The military in DR Congo said on Tuesday that sixteen militiamen have been killed in the northeastern part of the country, an area where ethnic violence has left at least 160 dead and forced hundreds of thousands to flee in the past two weeks.
A spokesperson for the military said militia positions were targeted in Walendu Pitsi sector, killing 16 militiamen and capturing one.
“At the moment, operations are concentrated around the Kpadruma locality where there is violent fighting,” Lieutenant Jules Tshikudi, a provincial army spokesman, told reporters.
He said;
“The soldiers of the armed forces of the DRC have chased attackers from several localities which they were occupying and sowing insecurity.”
He also added that four AK47 rifles were recovered.
Lieutenant Tshikudi did not reveal the name of the group that was targeted, but there have been repeated outbreaks of violence between different ethnic groups in that area.

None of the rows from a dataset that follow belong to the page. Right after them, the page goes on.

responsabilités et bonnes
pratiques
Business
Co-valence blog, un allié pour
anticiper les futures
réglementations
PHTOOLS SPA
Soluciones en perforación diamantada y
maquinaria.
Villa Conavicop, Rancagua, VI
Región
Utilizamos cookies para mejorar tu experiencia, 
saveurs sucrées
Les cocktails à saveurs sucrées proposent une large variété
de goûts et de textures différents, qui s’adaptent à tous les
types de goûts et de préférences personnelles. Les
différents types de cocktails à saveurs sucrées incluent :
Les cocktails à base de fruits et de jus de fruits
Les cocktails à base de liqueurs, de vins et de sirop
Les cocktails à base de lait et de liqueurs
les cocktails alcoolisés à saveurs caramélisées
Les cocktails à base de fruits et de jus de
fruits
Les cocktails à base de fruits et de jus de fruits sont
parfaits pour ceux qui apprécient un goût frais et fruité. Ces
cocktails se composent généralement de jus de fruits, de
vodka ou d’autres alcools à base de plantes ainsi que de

Between 10 and 12 June, there was a flare-up in violence in the Djugu region in DRC’s volatile Ituri Province which led to the deaths of at least 160 people, local authorities said. Earlier death tolls put the figure at somewhere between 50 and around 70.
The UN refugee agency has voiced deep concerns over the developments, which it said had seen “multiple attacks” involving the Hema and Lendu ethnic groups since early June.

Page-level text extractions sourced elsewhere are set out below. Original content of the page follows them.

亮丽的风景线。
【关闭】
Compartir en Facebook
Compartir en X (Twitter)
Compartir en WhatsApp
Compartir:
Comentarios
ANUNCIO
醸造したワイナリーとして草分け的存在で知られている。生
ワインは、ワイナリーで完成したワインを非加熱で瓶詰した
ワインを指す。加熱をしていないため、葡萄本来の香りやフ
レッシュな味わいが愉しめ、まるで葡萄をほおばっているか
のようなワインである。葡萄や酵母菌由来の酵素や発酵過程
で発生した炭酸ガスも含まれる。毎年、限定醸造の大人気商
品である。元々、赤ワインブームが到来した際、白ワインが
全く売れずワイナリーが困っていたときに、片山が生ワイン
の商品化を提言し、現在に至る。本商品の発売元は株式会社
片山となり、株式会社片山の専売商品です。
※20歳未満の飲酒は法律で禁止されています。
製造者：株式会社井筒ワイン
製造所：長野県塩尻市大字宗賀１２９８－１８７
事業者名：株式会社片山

The agency has said the recent wave of violence in the area has forced more than 300,000 people to flee their homes, with “large-scale displacement” reported in three of Ituri’s five administrative territories, with people fleeing unrest in Djugu territory especially.
The region which is known to be rich in gold, has experienced extreme violence before, with deaths numbering tens of thousands due to clashes between the Hema and Lendu form the periods of 1999 to 2003.
The DRC counts an estimated 4.5 million internally displaced people. Ituri and North Kivu province, just to the south, are battling with a major epidemic of Ebola that has claimed more than 1,400 lives since August last year. Both provinces are in the eastern part of the DRC, where the country shares its border with Uganda.